§ Work to complete
All lines in the material below that contain "target" should be located and copied.

*** Block opens ***

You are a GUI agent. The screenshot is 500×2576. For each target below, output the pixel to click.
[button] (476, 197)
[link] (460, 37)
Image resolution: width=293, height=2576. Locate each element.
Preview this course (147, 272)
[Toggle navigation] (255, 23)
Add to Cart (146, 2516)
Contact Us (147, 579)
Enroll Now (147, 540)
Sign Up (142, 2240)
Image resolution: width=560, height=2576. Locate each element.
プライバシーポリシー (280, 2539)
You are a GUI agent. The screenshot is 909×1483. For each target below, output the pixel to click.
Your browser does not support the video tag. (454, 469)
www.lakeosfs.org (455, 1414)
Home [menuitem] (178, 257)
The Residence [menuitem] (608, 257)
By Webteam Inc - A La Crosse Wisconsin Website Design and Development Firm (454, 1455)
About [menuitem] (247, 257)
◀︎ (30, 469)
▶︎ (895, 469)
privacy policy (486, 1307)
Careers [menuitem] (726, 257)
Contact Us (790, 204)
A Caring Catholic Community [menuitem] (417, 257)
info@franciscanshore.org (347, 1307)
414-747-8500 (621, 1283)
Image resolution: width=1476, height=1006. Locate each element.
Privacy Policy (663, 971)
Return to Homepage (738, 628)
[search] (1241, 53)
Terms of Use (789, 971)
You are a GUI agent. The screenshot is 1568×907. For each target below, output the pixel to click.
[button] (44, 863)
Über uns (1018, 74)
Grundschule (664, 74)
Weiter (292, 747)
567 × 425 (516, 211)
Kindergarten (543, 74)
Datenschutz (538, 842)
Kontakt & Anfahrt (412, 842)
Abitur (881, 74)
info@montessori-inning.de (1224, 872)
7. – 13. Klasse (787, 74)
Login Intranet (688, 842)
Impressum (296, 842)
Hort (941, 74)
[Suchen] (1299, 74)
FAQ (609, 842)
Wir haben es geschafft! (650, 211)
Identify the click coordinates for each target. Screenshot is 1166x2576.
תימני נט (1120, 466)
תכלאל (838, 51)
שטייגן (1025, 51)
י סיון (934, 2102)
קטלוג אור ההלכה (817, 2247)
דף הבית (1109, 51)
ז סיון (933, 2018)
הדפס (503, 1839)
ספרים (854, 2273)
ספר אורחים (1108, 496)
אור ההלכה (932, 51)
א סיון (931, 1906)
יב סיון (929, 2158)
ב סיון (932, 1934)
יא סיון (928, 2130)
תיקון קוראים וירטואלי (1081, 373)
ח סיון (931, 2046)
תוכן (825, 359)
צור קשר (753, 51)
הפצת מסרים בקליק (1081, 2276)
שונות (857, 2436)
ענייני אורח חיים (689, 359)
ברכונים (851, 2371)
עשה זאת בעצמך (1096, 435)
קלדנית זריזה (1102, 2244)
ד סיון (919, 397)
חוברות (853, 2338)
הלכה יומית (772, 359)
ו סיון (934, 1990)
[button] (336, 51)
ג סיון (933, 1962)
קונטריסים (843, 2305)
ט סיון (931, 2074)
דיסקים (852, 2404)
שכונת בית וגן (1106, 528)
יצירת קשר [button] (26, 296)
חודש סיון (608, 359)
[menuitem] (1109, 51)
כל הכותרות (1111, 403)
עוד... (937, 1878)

*** Block closes ***

§ Reply
You are a GUI agent. The screenshot is 500×2576. For each target below, output the pixel to click.
You are a GUI agent. The screenshot is 909×1483. For each target below, output the pixel to click.
You are a GUI agent. The screenshot is 1568×907. For each target below, output the pixel to click.
Identify the click coordinates for each target. Screenshot is 1166x2576.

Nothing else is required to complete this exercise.